All that is wanted is how many lines in the records below include the string "target".

*** Information provided ***

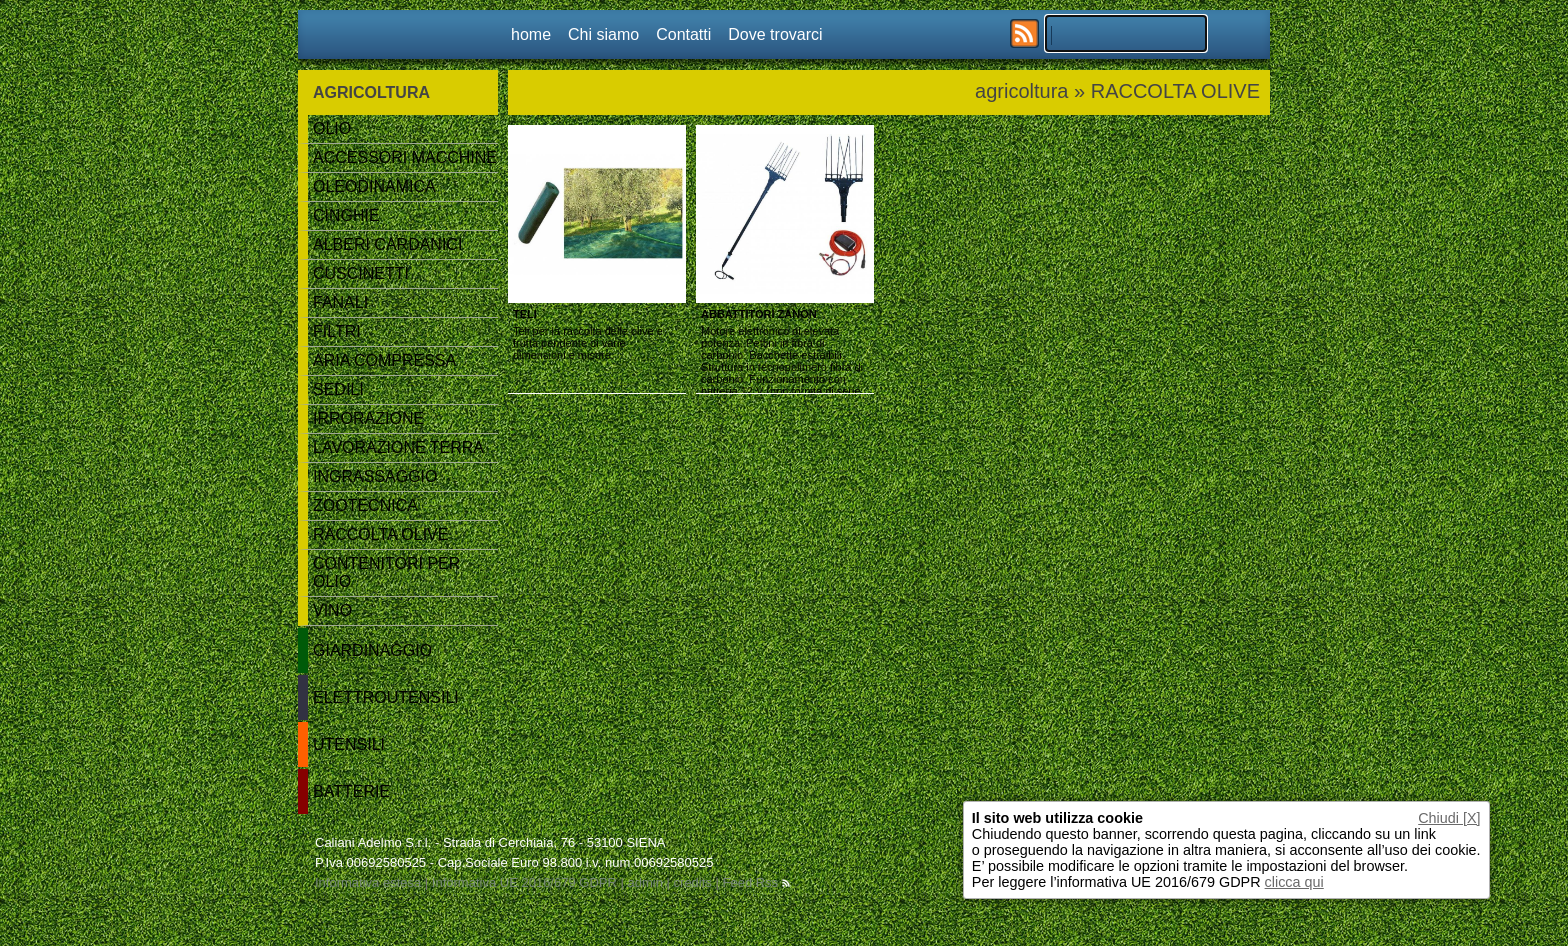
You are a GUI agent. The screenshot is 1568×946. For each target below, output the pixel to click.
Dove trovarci (775, 34)
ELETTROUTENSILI (386, 697)
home (531, 34)
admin (644, 882)
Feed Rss (755, 882)
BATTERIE (351, 791)
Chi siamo (603, 34)
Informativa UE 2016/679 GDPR (524, 882)
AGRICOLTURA (371, 92)
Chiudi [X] (1449, 818)
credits (693, 882)
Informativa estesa (368, 882)
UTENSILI (349, 744)
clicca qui (1294, 882)
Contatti (683, 34)
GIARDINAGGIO (372, 650)
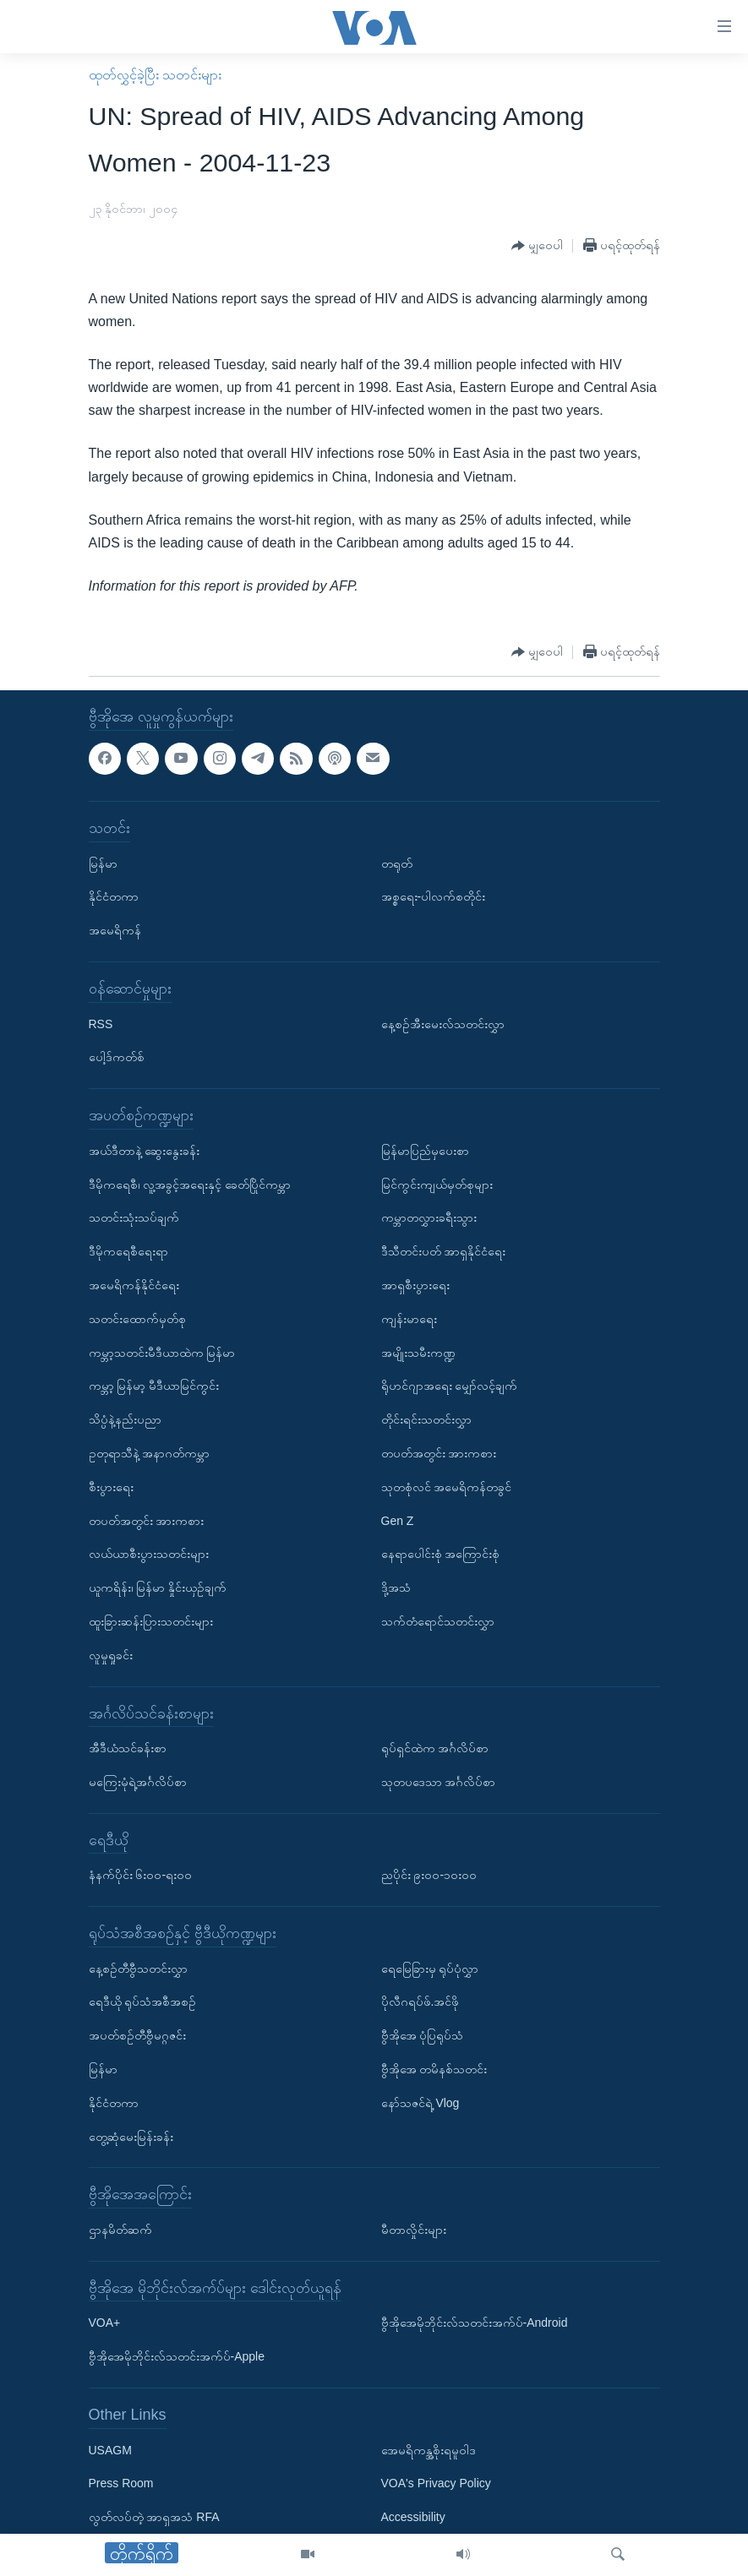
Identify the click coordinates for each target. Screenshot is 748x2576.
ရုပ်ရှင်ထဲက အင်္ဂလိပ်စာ (435, 1749)
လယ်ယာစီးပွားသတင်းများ (149, 1554)
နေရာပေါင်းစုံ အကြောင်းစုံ (440, 1554)
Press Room (121, 2484)
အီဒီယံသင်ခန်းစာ (128, 1749)
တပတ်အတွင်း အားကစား (147, 1521)
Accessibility (413, 2517)
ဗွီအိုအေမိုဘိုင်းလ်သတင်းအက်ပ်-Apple (177, 2357)
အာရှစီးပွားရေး (415, 1285)
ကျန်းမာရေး (409, 1319)
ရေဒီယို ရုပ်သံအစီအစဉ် (143, 2002)
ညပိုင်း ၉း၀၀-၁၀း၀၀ (429, 1875)
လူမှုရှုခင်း (111, 1655)
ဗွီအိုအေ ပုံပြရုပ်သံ (422, 2036)
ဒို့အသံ (396, 1588)
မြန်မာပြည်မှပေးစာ (425, 1150)
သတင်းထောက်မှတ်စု (137, 1319)
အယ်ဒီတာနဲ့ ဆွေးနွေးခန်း (144, 1150)
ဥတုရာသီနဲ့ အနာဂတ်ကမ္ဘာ (149, 1453)
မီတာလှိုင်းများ (413, 2230)
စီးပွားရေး (111, 1487)
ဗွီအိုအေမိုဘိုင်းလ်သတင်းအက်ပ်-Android (474, 2323)
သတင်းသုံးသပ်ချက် (134, 1218)
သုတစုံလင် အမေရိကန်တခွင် (446, 1487)
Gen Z (397, 1521)
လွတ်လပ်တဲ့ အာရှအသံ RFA (154, 2517)
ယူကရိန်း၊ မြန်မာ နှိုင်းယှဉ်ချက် (158, 1588)
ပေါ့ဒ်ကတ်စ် (117, 1058)
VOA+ (105, 2323)
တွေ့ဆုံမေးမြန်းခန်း (131, 2136)
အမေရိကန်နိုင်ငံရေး (134, 1285)
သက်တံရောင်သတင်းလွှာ (437, 1621)
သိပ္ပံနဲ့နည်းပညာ (125, 1420)
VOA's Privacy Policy (436, 2484)
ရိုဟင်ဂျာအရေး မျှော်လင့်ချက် (449, 1386)
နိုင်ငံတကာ (114, 897)
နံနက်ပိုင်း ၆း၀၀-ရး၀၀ (141, 1875)
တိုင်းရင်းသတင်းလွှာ (426, 1420)
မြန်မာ (103, 863)
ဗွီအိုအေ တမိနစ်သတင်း (434, 2070)
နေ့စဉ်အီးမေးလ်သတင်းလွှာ (443, 1024)
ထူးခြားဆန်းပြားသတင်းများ (151, 1621)
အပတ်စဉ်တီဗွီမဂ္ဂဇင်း (137, 2036)
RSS (101, 1024)
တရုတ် (396, 863)
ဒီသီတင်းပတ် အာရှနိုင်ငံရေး (443, 1252)
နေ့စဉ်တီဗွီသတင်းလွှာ (138, 1968)
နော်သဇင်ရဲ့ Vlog (420, 2103)
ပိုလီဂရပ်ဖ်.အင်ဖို (420, 2002)
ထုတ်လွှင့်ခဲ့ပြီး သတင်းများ (155, 75)
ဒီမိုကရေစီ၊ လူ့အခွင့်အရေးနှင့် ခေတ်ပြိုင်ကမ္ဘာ (190, 1184)
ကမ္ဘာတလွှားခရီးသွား (429, 1218)
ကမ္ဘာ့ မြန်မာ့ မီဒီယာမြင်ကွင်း (154, 1386)
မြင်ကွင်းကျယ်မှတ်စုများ (437, 1184)
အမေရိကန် (115, 931)
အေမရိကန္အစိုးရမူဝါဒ (428, 2450)
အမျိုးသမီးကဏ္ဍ (418, 1352)
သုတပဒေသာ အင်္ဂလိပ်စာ (438, 1782)
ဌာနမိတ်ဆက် (120, 2230)
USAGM (110, 2450)
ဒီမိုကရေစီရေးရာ (128, 1252)
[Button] (537, 246)
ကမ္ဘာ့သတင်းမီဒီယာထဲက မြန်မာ (162, 1352)
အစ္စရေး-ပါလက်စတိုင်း (433, 897)
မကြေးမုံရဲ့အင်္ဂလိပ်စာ (138, 1782)
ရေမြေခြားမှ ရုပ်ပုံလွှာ (430, 1968)
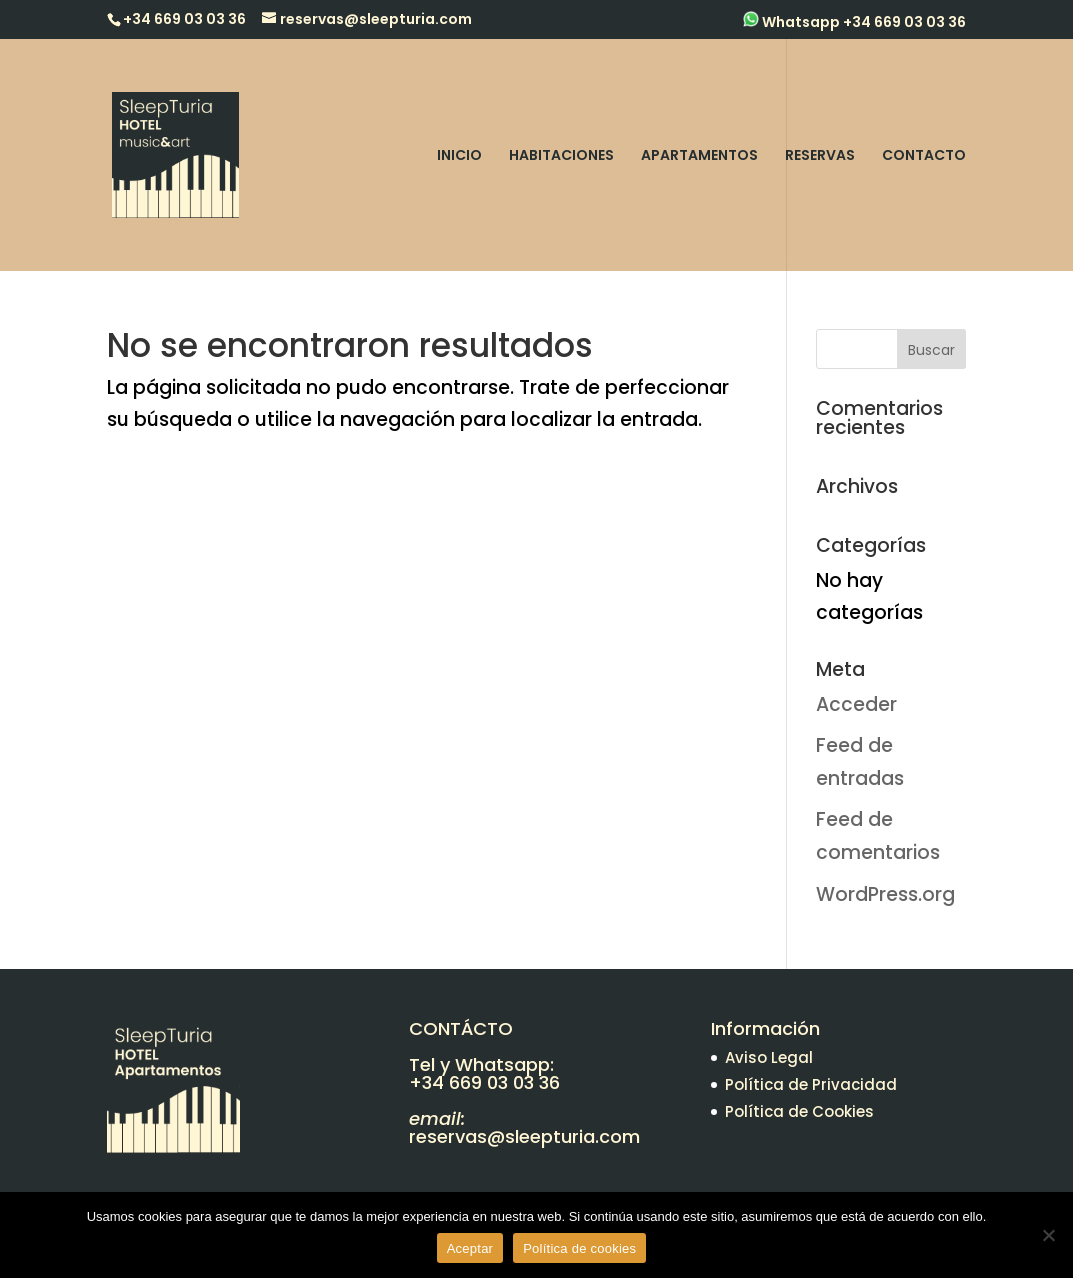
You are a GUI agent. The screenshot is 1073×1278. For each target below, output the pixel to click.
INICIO (459, 156)
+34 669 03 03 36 (484, 1082)
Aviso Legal (769, 1057)
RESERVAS (820, 156)
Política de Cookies (799, 1111)
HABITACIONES (561, 156)
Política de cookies (579, 1248)
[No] (1048, 1235)
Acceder (856, 704)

***

Finished exercise: 3